Club100 goes Carbon Neutral

As of 1st January 2023, the CO2 emissions from every lap completed in a Club100 kart will now be offset via carbon offsetting programmes partnered with leading institutions such as the University of Oxford.


We believe that we all have our part to play in limiting our CO2 emissions where possible and it has been a long-term goal of Club100 to take its responsibility to the planet seriously. 

In fact, Club100 is already one of the most effective ways to race in high performance karts while keeping emissions to a minimum. The Club100 fleet of karts is used by more than 2300 people instead of each of those people owning, maintaining and transporting their own kart to events. The tyres used are endurance tyres that last as long as possible before being recycled. There is an economy of scale that applies to Club100 that helps to keep the environmental impact of running motorsport events to a minimum for more than 2300+ people each year.

It is now time to go one step further and offset the CO2 emissions generated from each and every lap completed in a Club100 kart and the emissions from the transport of our kart fleet to and from every event.

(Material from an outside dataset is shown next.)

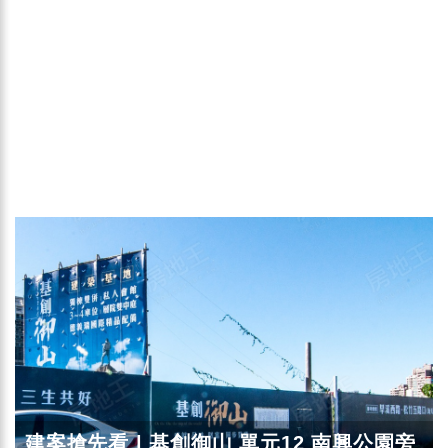
建案搶先看 | 基創御山 單元12 南興公園旁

Club100 have teamed up with a company called Wren, a company that specialises in the offsetting of CO2 emissions for both individuals and businesses. 

Wren provide tools to help individuals and businesses calculate and then pay for the offsetting of their CO2 emissions. Wren’s projects are backed by leading institutions such as the University of Oxford, the Verified Carbon Standard and the Gold Standard in Climate Security and Sustainable Development.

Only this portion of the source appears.